In A Book About Myself Theodore Dreiser, reflecting upon his romantic outlook during the courtship of a woman who later became his wife, declares that the "world . . . has trussed itself up too helplessly with too many strings of convention, religion, dogma," not least "rules . . . all calculated for the guidance of individuals in connection with the propagation and rearing of children, the conquest and development of this planet." Is there no more to life than that? Dreiser asks. What about those of us who are simply not interested in participating in that project, especially on the monogamous terms that he criticizes as possibly repressive ("Is it everybody's business to get married?" he wonders), but perhaps on any terms at all, for ? "[c]annot the world have too much of mere breeding? Are two billion wage slaves . . . more advantageous than one billion, or one billion more than five hundred million?"

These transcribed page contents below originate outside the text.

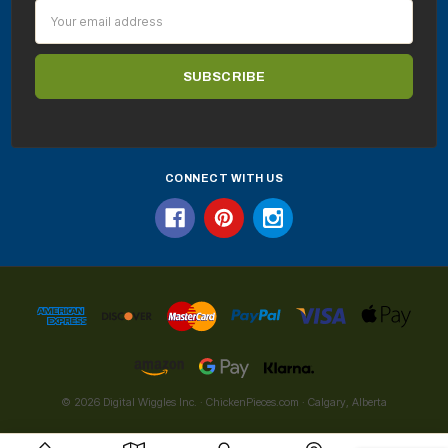
Email
Address
CONNECT WITH US
© 2026 Digital Wiggles Inc. · ChickenPieces.com · Calgary, Alberta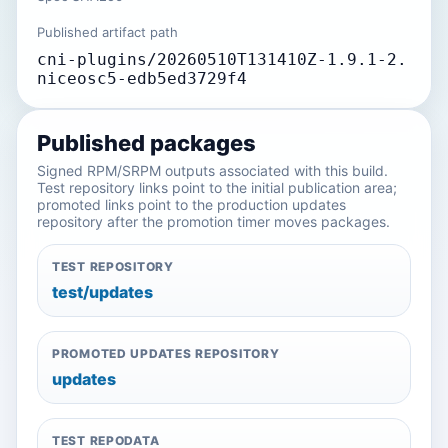
Published artifact path
cni-plugins/20260510T131410Z-1.9.1-2.
niceosc5-edb5ed3729f4
Published packages
Signed RPM/SRPM outputs associated with this build.
Test repository links point to the initial publication area;
promoted links point to the production updates
repository after the promotion timer moves packages.
TEST REPOSITORY
test/updates
PROMOTED UPDATES REPOSITORY
updates
TEST REPODATA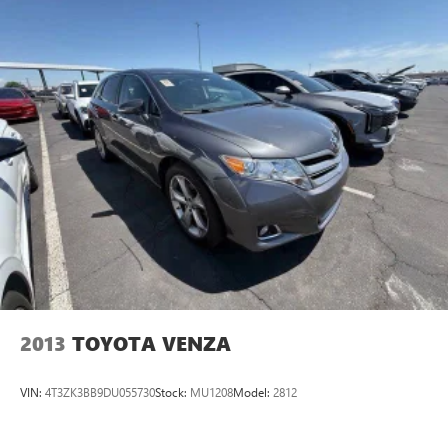
thoughtful features. We invite you to visit our showroom to
experience this SUV firsthand and see how it fits into your
lifestyle.
2013
TOYOTA VENZA
VIN:
4T3ZK3BB9DU055730
Stock:
MU1208
Model:
2812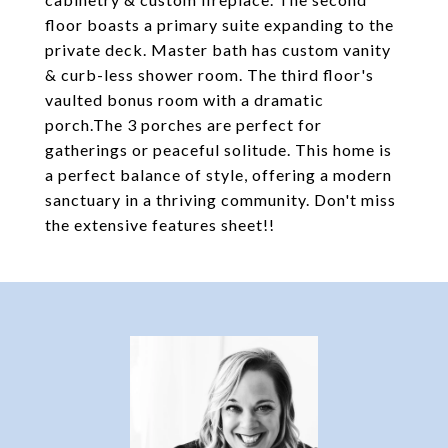
floor boasts a primary suite expanding to the
private deck. Master bath has custom vanity
& curb-less shower room. The third floor's
vaulted bonus room with a dramatic
porch.The 3 porches are perfect for
gatherings or peaceful solitude. This home is
a perfect balance of style, offering a modern
sanctuary in a thriving community. Don't miss
the extensive features sheet!!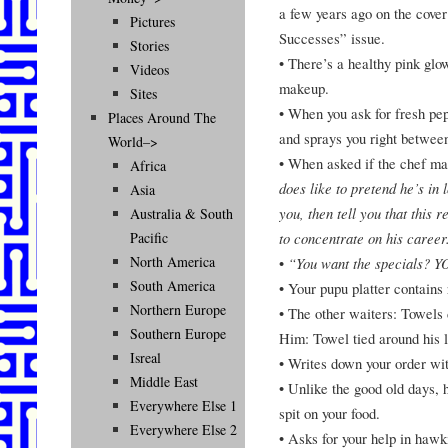
a few years ago on the cov
Pictures
Successes” issue.
Stories
• There’s a healthy pink glo
Videos
makeup.
Sites
• When you ask for fresh pep
Places Around The
and sprays you right between
World–>
• When asked if the chef ma
Africa
does like to pretend he’s in
Asia
you, then tell you that this 
Australia & South
to concentrate on his career
Pacific
North America
•
“You want the specials
South America
• Your pupu platter contains 
Northern Europe
• The other waiters: Towels 
Southern Europe
Him: Towel tied around his l
Isreal
• Writes down your order wit
Middle East
• Unlike the good old days, 
Everywhere Else 1
spit on your food.
Everywhere Else 2
• Asks for your help in hawk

Indeed, Dreiser saw in this treatment of reproduction as central in life as devaluing much else--as with the value of "the mere contact of love" that "produces ideas, experiences, tragedies even" as against the "raising a few hundred thousand coal miners, railroad hands or heroes destined to be eventually ground or shot in some contest with autocratic or capitalistic classes," the sustenance of what we would today call the "prime working age" labor supply and the age cohorts suitable for military service that are really the concern of elites for whom, in an age of democratic hypocrisy, the broad population is merely a means for their ends of profit-making and the success in realpolitik power games crucial to it.
In recent years the matter of natalism has become topical again--but it is reflective of the tenor of today's politics, and especially its "cultural warfare," that few of those questioning the exhortations to have more children in anything like this way, the dialogue as cowardly as it is dumbed down and disoriented by the phantoms of contemporary imagination.